» Action item: Locate the string "этими" in the records below. Copy every line where it occurs.

--- Records Enclosed Below ---

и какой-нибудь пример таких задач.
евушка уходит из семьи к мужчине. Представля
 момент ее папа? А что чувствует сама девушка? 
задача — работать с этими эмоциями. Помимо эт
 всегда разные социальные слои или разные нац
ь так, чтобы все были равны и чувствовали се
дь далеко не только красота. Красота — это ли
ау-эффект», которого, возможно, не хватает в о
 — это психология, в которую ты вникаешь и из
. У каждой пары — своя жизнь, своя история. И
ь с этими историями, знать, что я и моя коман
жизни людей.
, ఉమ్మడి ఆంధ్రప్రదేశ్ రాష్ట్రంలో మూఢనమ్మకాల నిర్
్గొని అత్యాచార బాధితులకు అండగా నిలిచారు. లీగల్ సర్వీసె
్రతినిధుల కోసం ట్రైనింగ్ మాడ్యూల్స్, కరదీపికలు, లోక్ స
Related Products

--- End of Enclosed Records ---

» Reply:
задача — работать с этими эмоциями. Помимо эт
ь с этими историями, знать, что я и моя коман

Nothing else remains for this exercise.